Or, as it seems to me…

I am sitting on Labor Day afternoon at the bar of Café du Soleil, my favorite Bistro on the Upper West Side, a place I know because of my friend Lionel, who is sitting next to me, who is chatting with other regulars here while I work on my letter.

I have been doing my best this weekend to avoid writing my letter. The reason? It is the week leading up to the tenth anniversary of 9/11 and the city is prepping for it and I am not prepared for it. I have been having harbingers of the anniversary all this year. In Norfolk, VA I heard jets that took me back to that night and I have been running from the memories since then. They are burned in my soul and I feel that day intensely when I think about it. That’s why Norfolk was hard.

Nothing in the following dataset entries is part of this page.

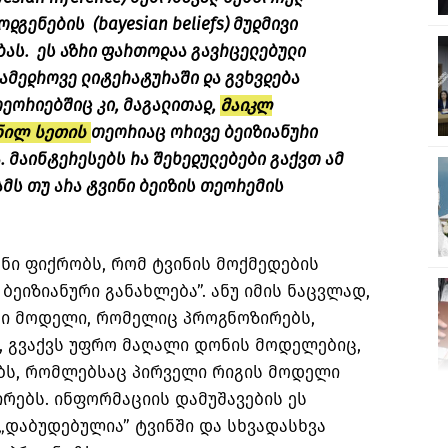
დგენების (bayesian beliefs) მუდმივი
ბას. ეს აზრი ფართოდაა გავრცელებული
ამედროვე ლიტერატურაში და გვხვდება
ეორიებშიც კი, მაგალითად,
მაიკლ
ნილ სეთის
თეორიაც ორივე ბეიზიანური
. მაინტერესებს რა შეხედულებები გაქვთ ამ
ამს თუ არა ტვინი ბეიზის თეორემის
ნი ფიქრობს, რომ ტვინის მოქმედების
ბეიზიანური განახლება”. ანუ იმის ნაცვლად,
ი მოდელი, რომელიც პროგნოზირებს,
, გვაქვს უფრო მაღალი დონის მოდელებიც,
ბს, რომლებსაც პირველი რიგის მოდელი
ირებს. ინფორმაციის დამუშავების ეს
დაბუდებულია” ტვინში და სხვადასხვა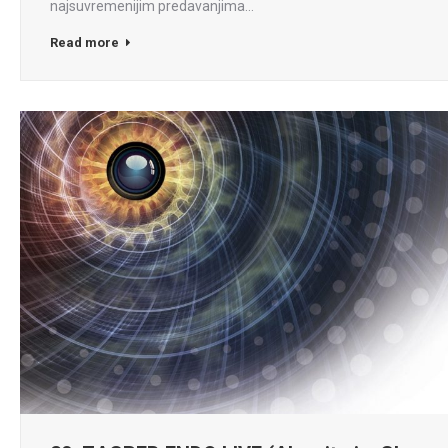
najsuvremenijim predavanjima…
Read more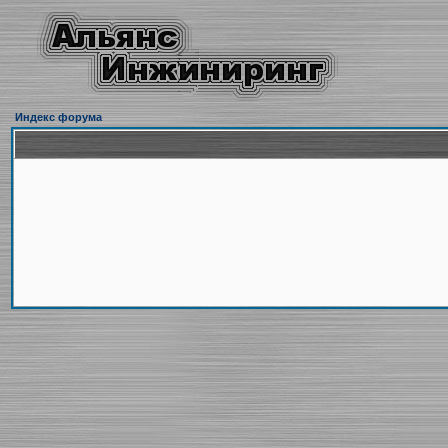
Индекс форума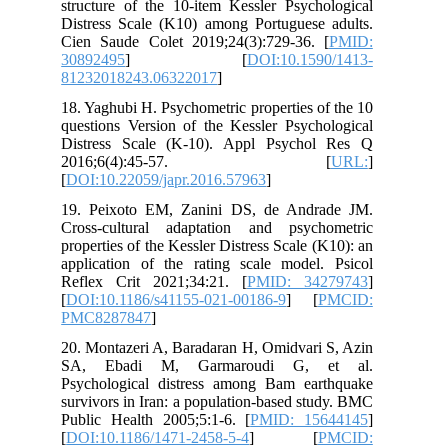
structure of the 10-item Kessler Psychological
Distress Scale (K10) among Portuguese adults.
Cien Saude Colet 2019;24(3):729-36. [
PMID:
30892495
] [
DOI:10.1590/1413-
81232018243.06322017
]
18. Yaghubi H. Psychometric properties of the 10
questions Version of the Kessler Psychological
Distress Scale (K-10). Appl Psychol Res Q
2016;6(4):45-57. [
URL:
]
[
DOI:10.22059/japr.2016.57963
]
19. Peixoto EM, Zanini DS, de Andrade JM.
Cross-cultural adaptation and psychometric
properties of the Kessler Distress Scale (K10): an
application of the rating scale model. Psicol
Reflex Crit 2021;34:21. [
PMID: 34279743
]
[
DOI:10.1186/s41155-021-00186-9
] [
PMCID:
PMC8287847
]
20. Montazeri A, Baradaran H, Omidvari S, Azin
SA, Ebadi M, Garmaroudi G, et al.
Psychological distress among Bam earthquake
survivors in Iran: a population-based study. BMC
Public Health 2005;5:1-6. [
PMID: 15644145
]
[
DOI:10.1186/1471-2458-5-4
] [
PMCID: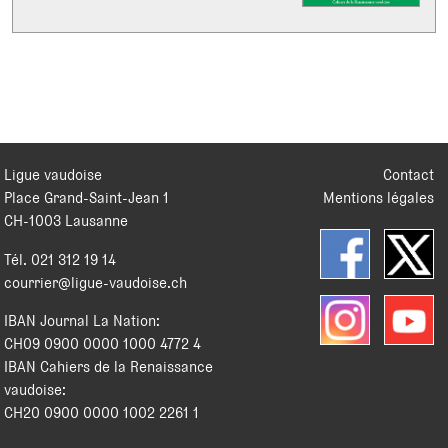
Ligue vaudoise
Contact
Place Grand-Saint-Jean 1
Mentions légales
CH
-
1003
Lausanne
Tél.
021 312 19 14
courrier@ligue-vaudoise.ch
IBAN Journal La Nation:
CH09 0900 0000 1000 4772 4
IBAN Cahiers de la Renaissance
vaudoise:
CH20 0900 0000 1002 2261 1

Monday was hard too. My brother was in town and before we went to breakfast we wandered through the Time-Warner Center at Columbus Circle where there is an exhibit on the heroes of 9/11, photos of those who lived. The policemen, the firemen, the pilots who flew the sorties over the city that are now so indelibly in my mind that the sound of those jets, the F-14’s, will take me back to that night, all their pictures are in the public areas of the Time-Warner Center and, today, reading them, I was about to start crying when my phone rang and I was dragged back into reality.

I was changed by that day; everyone was changed by that day and to think that ten years have gone by is hard, almost impossible. Could that much time have gone by? Or was it not in another lifetime that all this happened, another world that isn’t really real? But it is real. It happened. I was there. I felt the earth shake when the first plane hit the first building. My partner called me, asked me: do you know what’s going on? No. Turn on the TV. I did. The world was changing in front of my eyes. Our eyes. We all saw it, thanks to live television.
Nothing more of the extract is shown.